* EXERCISE OBJECTIVE *
State, as a number alone, how many lines of the entries contain the word "panel".

*** Opening of EXERCISE DATA ***

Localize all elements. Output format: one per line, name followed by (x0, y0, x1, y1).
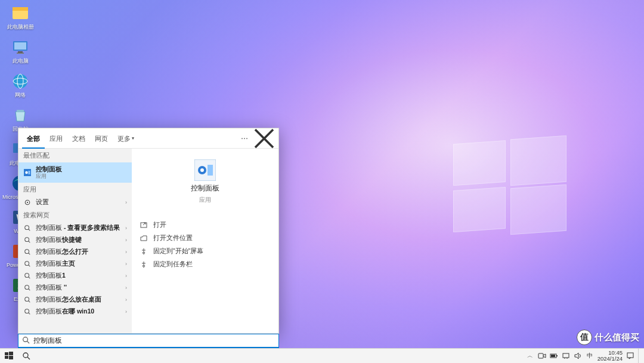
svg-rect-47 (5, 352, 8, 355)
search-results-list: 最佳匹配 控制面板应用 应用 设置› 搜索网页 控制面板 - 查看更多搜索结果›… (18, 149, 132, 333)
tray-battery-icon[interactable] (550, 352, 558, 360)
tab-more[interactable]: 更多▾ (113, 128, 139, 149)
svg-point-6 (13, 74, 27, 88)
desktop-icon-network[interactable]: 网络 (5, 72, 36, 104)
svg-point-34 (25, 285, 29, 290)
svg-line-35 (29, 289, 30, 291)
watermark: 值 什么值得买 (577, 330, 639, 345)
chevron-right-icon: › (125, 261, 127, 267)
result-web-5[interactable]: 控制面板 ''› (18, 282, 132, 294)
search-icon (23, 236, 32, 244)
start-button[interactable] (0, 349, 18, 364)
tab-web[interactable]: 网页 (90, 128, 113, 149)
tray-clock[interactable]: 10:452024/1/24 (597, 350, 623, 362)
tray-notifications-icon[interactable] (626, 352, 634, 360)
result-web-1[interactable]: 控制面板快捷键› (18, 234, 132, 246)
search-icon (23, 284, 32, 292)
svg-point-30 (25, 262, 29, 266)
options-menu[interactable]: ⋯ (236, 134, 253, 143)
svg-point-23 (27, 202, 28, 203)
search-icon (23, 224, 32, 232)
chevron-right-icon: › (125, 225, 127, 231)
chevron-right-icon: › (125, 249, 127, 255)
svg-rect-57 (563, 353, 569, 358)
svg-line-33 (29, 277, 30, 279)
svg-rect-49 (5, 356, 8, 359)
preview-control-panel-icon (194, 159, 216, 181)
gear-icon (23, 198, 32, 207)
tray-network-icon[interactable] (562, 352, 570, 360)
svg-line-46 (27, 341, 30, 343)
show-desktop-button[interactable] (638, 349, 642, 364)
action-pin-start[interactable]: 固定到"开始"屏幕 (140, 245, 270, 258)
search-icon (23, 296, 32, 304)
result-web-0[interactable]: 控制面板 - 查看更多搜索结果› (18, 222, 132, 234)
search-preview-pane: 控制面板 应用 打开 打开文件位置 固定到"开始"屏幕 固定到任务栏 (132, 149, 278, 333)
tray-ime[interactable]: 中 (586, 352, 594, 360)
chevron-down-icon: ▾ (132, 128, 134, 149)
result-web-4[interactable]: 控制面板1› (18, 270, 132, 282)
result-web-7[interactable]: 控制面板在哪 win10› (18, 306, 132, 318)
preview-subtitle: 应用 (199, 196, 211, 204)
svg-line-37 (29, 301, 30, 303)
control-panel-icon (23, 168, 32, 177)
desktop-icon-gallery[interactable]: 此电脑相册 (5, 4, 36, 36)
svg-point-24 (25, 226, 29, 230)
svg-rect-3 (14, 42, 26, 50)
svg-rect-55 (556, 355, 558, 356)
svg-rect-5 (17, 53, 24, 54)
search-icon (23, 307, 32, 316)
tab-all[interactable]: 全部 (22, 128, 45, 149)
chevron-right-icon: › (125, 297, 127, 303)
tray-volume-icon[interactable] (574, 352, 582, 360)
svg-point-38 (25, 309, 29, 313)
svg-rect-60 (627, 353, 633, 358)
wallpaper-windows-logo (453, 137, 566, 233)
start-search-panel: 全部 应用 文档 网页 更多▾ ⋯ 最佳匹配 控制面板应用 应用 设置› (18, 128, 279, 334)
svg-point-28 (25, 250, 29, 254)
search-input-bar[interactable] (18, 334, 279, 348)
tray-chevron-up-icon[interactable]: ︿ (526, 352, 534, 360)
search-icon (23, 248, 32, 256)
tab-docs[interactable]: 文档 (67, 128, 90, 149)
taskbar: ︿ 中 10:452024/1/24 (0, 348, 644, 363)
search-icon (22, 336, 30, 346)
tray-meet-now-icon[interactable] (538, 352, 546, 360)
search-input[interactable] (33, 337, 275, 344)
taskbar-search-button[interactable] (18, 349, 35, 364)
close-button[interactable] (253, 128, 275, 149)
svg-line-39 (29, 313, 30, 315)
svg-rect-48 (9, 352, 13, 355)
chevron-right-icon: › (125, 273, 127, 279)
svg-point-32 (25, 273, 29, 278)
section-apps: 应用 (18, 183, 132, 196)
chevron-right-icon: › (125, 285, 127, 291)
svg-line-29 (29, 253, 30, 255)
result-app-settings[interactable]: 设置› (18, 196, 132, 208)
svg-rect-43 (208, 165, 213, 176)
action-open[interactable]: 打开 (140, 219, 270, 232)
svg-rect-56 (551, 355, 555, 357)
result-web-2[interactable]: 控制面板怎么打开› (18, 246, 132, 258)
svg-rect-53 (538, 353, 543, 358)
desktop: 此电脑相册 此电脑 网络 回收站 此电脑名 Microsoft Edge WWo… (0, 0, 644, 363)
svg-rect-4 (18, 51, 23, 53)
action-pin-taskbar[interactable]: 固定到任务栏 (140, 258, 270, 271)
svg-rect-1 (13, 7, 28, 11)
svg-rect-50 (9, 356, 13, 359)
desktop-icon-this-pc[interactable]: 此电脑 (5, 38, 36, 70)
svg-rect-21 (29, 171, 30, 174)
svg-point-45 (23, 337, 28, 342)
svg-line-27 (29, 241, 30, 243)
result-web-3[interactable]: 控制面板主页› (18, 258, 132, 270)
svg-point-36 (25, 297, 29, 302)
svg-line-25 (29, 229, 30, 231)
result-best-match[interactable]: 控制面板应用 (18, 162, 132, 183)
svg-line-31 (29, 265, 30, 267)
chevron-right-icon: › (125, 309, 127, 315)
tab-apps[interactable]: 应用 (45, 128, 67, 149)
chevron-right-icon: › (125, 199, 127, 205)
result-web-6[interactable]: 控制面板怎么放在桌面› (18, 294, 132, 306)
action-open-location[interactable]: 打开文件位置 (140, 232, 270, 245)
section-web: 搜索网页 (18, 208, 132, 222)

*** Close of EXERCISE DATA ***

* RESULT FOR THIS TASK *
3